Writer and Director: Luke Willis
Sashaying and deathdropping its way to BFI Flare 2024 as the closing film is Lady Like, a documentary about one of Ru Paul’s Drag Race greatest contestants, Lady Camden. Following the months leading up to the grand finale of 2022, broadcast live from Las Vegas, Luke Willis’s exquisitely shot film examines the man under the extravagant make-up and the glamorous wigs. Rex Wheeler reveals how his fears and his past inspired one of the best drag queens of all time.
Of course, not everyone has watched the ground-breaking reality show or its UK spin-off, but no prior knowledge is needed. Indeed, as most of the first hour of the film focuses on the build-up to the final, where two queens battle for the title, not knowing whether Lady Camden wins or not might give the viewer more pleasure. And for those people who have been living on the moon for the last decade or so, Willis provides animated information on how the race works.
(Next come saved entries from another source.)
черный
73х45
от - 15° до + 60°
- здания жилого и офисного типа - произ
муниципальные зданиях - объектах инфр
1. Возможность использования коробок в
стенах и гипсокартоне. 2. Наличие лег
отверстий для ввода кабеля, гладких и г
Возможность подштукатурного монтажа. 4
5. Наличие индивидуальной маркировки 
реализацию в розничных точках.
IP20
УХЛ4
In a film that lasts 90 minutes, it would seem as if the climax comes too early, but cleverly another destination is sought in the last half-hour, a headlining performance at Heaven. It would be some homecoming for Lady Camden who, as her name suggests, is originally from London. Rex Wheeler doesn’t remember his North London childhood with nostalgia. At school, he was bullied and his elder brother’s suicide left a hole in his life that he still struggles to fill.
Ballet was a way out; he was accepted into the Royal Ballet School and then, after, moved to America to dance in the Sacramento Ballet. But after slipping a disc, Rex took up a new career: drag queen. He was a natural and in no time at all – he is still only 33 – was a contestant in Drag Race. The differences between Rex and his fierce invention are startling. Rex is thoughtful, shy and gentle but Lady Camden is confident, smart and sassy. Rex feels that he needs to marry the two sides of his identity.
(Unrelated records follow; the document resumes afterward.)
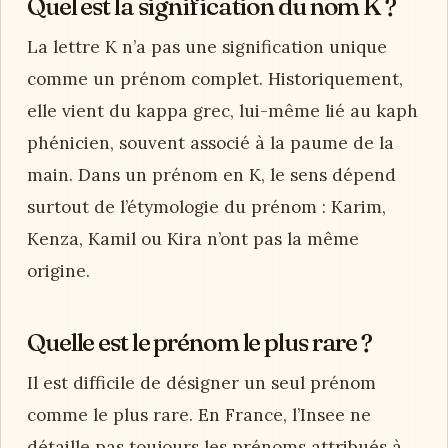
Quel est la signification du nom K ?
La lettre K n’a pas une signification unique
comme un prénom complet. Historiquement,
elle vient du kappa grec, lui-même lié au kaph
phénicien, souvent associé à la paume de la
main. Dans un prénom en K, le sens dépend
surtout de l’étymologie du prénom : Karim,
Kenza, Kamil ou Kira n’ont pas la même
origine.
Quelle est le prénom le plus rare ?
Il est difficile de désigner un seul prénom
comme le plus rare. En France, l’Insee ne
détaille pas toujours les prénoms attribués à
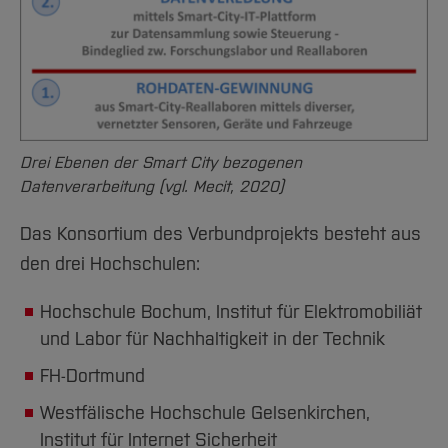
Drei Ebenen der Smart City bezogenen
Datenverarbeitung (vgl. Mecit, 2020)
Das Konsortium des Verbundprojekts besteht aus
den drei Hochschulen:
Hochschule Bochum, Institut für Elektromobiliät
und Labor für Nachhaltigkeit in der Technik
FH-Dortmund
Westfälische Hochschule Gelsenkirchen,
Institut für Internet Sicherheit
So, the film is just as much of a coming-of-age story as it is a portrait of a star. Generous footage of the hit TV show is provided along with shots of Lady Camden appearing at various bars in San Francisco and Sacramento to host the watch parties of the previous episodes. In a somewhat masochistic manner, Rex watches YouTube reviews of the show where ‘experts’ rate his appearance. They find fault in his performance and even Ru Paul tells Lady Camden that she should be more true to herself. Rex struggles with this paradox throughout the film.
For such a subject which should be full of glitter and sequins, Lady Like is a melancholic film especially when it follows Lady Camden touring in the travelling show Werq The World. It’s a lonely life of coaches and luggage. Not used to performing in such huge arenas, Lady Camden misses the intimacy of smaller venues in America where the audience showers her with dollar bills that are later stuffed into suitcases.
But there is plenty of beauty in this film too, especially the scene where Lady Camden dances a Rococo-styled pas de deux in which ballet shoes are replaced with high heels. Even the fantasy flashbacks of a young Rex searching for his inner queen are shot with verve and imagination that prevents them from being sickly sweet. Both Rex and Lady Camden find closure at the end of this striking documentary. As Ru Paul has often said, “If you can’t love yourself, how the hell are you going to love somebody else?”
Lady Like is screening at BFI Flare 2024 from 13-24 March.